Le repas du vendredi soir - gravure de Hermann Junker
C'est une vieille habitude dans toutes les communautés d'Alsace de donner asile aux pauvres israélites qui parcourent l'Europe centrale en véritable juifs errants, faisant métier avoué de mendicité. Quelquefois on leur donne de l'argent, souvent on les héberge, toujours du moins on les nourrit. Pour s'acquitter envers leurs hôtes, ils cherchent à les divertir par des histoires, des récits, des' bons mots de tout genre qu'ils ont recueillis dans leurs courses vagabondes ; leur sac aux nouvelles est bien garni, et ils ne demandent pas mieux que de le vider, pourvu qu'on ' veuille bien leur emplir la panse. Si l'étranger se trouve être un rabbin ou un particulier versé dans l'étude des livres sacrés, alors c'est à qui, dans la Kehila, s'empressera de, l'accueillir et de le combler d'égards.

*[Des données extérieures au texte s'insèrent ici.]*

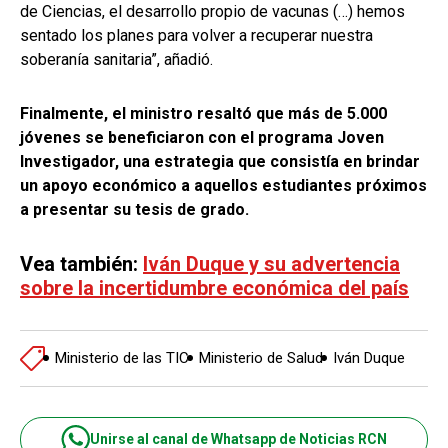
de Ciencias, el desarrollo propio de vacunas (…) hemos
sentado los planes para volver a recuperar nuestra
soberanía sanitaria”, añadió.
Finalmente, el ministro resaltó que más de 5.000
jóvenes se beneficiaron con el programa Joven
Investigador, una estrategia que consistía en brindar
un apoyo económico a aquellos estudiantes próximos
a presentar su tesis de grado.
Vea también:
Iván Duque y su advertencia
sobre la incertidumbre económica del país
Ministerio de las TIC
Ministerio de Salud
Iván Duque
Unirse al canal de Whatsapp de Noticias RCN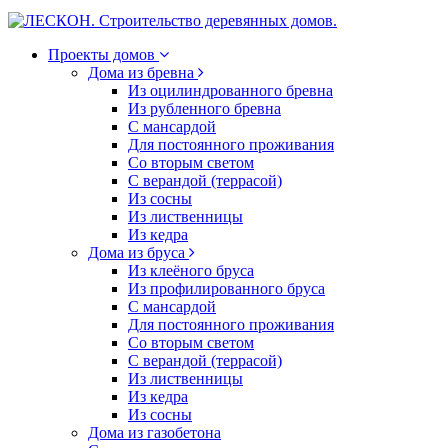
Проекты домов
Дома из бревна
Из оцилиндрованного бревна
Из рубленного бревна
С мансардой
Для постоянного проживания
Со вторым светом
С верандой (террасой)
Из сосны
Из лиственницы
Из кедра
Дома из бруса
Из клеёного бруса
Из профилированного бруса
С мансардой
Для постоянного проживания
Со вторым светом
С верандой (террасой)
Из лиственницы
Из кедра
Из сосны
Дома из газобетона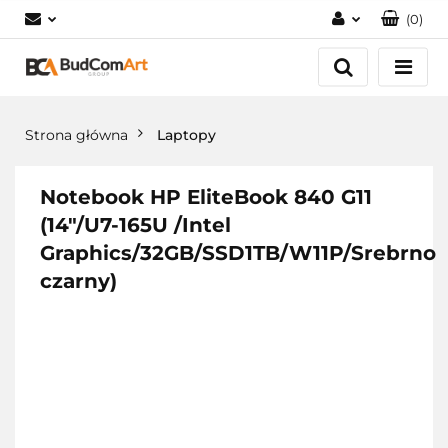
(
0
)
Zaloguj się
Załóż konto
Dodaj zgłoszenie
Strona główna
Laptopy
Zgody cookies
Notebook HP EliteBook 840 G11
(14"/U7-165U /Intel
Graphics/32GB/SSD1TB/W11P/Srebrno
czarny)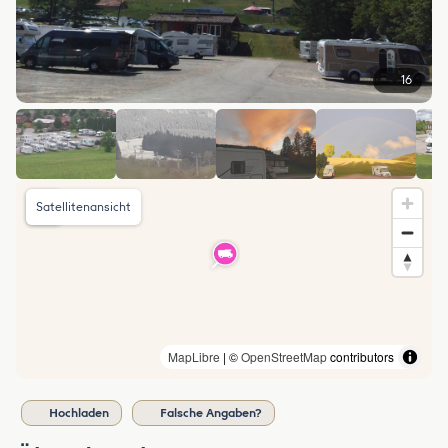
16
Satellitenansicht
MapLibre
| ©
OpenStreetMap
contributors
Hochladen
Falsche Angaben?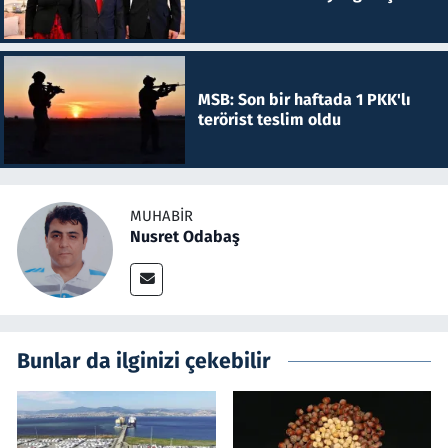
MSB: Son bir haftada 1 PKK'lı
terörist teslim oldu
MUHABIR
Nusret Odabaş
Bunlar da ilginizi çekebilir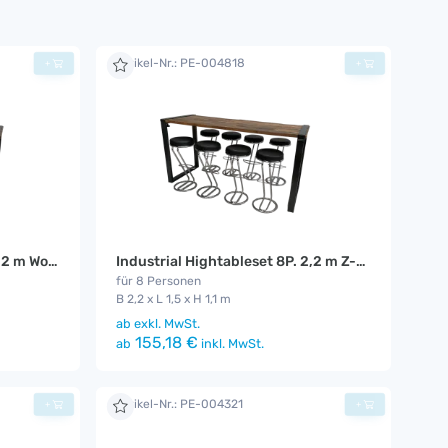
Artikel-Nr.: PE-004818
+
+
Industrial Hightableset 8P. 2,2 m Wood
Industrial Hightableset 8P. 2,2 m Z-schwarz
für 8 Personen
B 2,2 x L 1,5 x H 1,1 m
ab
exkl. MwSt.
155,18 €
ab
inkl. MwSt.
Artikel-Nr.: PE-004321
+
+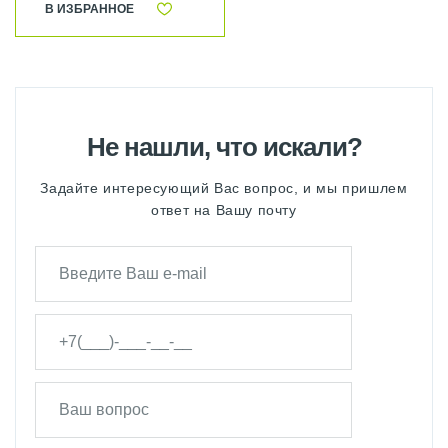
В ИЗБРАННОЕ
Не нашли, что искали?
Задайте интересующий Вас вопрос, и мы пришлем
ответ на Вашу почту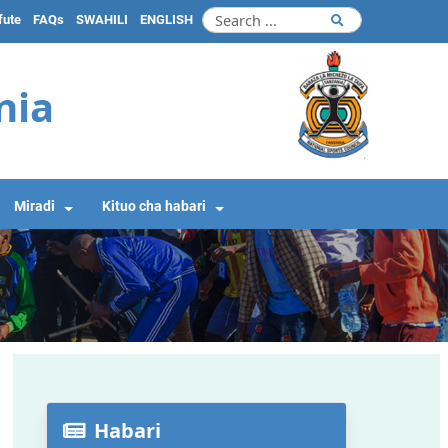
fute
FAQs
SWAHILI
ENGLISH
nia
Miradi
Kituo cha habari
Habari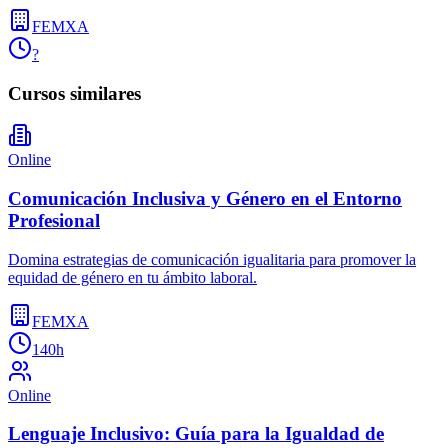
FEMXA
?
Cursos similares
Online
Comunicación Inclusiva y Género en el Entorno
Profesional
Domina estrategias de comunicación igualitaria para promover la
equidad de género en tu ámbito laboral.
FEMXA
140h
Online
Lenguaje Inclusivo: Guía para la Igualdad de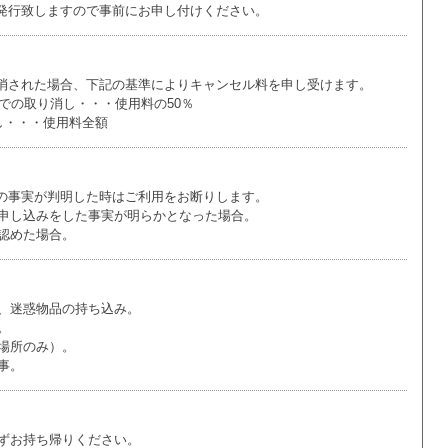
発行致しますので事前にお申し付けください。
消された場合、下記の基準によりキャンセル料を申し受けます。
での取り消し・・・使用料の50％
し・・・使用料全額
の事実が判明した時はご利用をお断りします。
申し込みをした事実が明らかとなった場合。
認めた場合。
、迷惑物品の持ち込み。
。
場所のみ）。
事。
ずお持ち帰りください。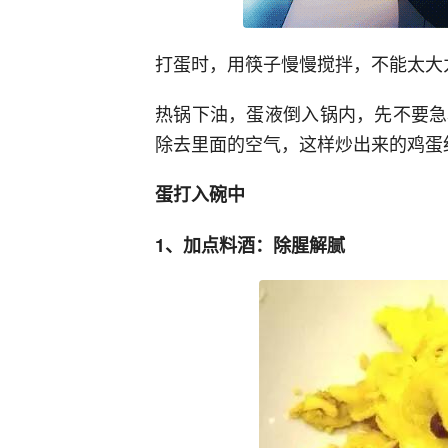
打蛋时，用筷子慢慢搅拌，不能太大
热锅下油，蛋液倒入锅内，先不要急
除去里面的空气，这样炒出来的鸡蛋
蛋打入碗中
1、加点料酒：除腥解腻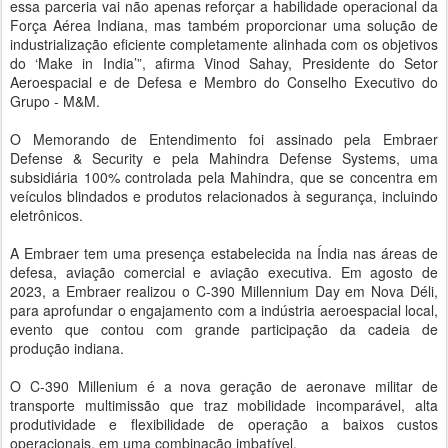
essa parceria vai não apenas reforçar a habilidade operacional da
Força Aérea Indiana, mas também proporcionar uma solução de
industrialização eficiente completamente alinhada com os objetivos
do ‘Make in India’”, afirma Vinod Sahay, Presidente do Setor
Aeroespacial e de Defesa e Membro do Conselho Executivo do
Grupo - M&M.
O Memorando de Entendimento foi assinado pela Embraer
Defense & Security e pela Mahindra Defense Systems, uma
subsidiária 100% controlada pela Mahindra, que se concentra em
veículos blindados e produtos relacionados à segurança, incluindo
eletrônicos.
A Embraer tem uma presença estabelecida na Índia nas áreas de
defesa, aviação comercial e aviação executiva. Em agosto de
2023, a Embraer realizou o C-390 Millennium Day em Nova Déli,
para aprofundar o engajamento com a indústria aeroespacial local,
evento que contou com grande participação da cadeia de
produção indiana.
O C-390 Millenium é a nova geração de aeronave militar de
transporte multimissão que traz mobilidade incomparável, alta
produtividade e flexibilidade de operação a baixos custos
operacionais, em uma combinação imbatível.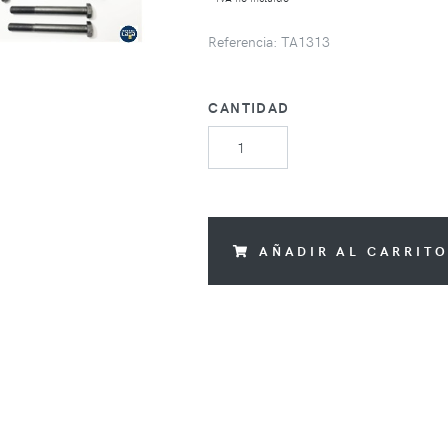
Referencia: TA1313
CANTIDAD
AÑADIR AL CARRIT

C'est justement ce qui advint un vendredi dans une petite ville française de la frontière, la ville de B... (contentez-vous de l'initiale). On apprit qu'un illustre rabbin polonais venait d'arriver, et qu'il était descendu à l'auberge pour y passer le sabbat. La nouvelle fit le tour de la communauté, et chacun se flatta in petto de pouvoir remplacer par un homme distingué le pauvre gast, convive ordinaire du vendredi soir. Malheureusement, ces espérances furent déçues et le soir, après l'office, le parness, usant de son droit de priorité, emmena le lamden dans sa maison, l'invita à dîner séance tenante, et le retint à déjeuner pour le lendemain. Notre rabbin ne savait comment remercier son hôte, et, pour lui témoigner sa reconnaissance, il raconta, sans se faire prier, force anecdotes, puis, entassant midrasch sur midrasch, il émerveilla l'assistance par la profondeur de son savoir.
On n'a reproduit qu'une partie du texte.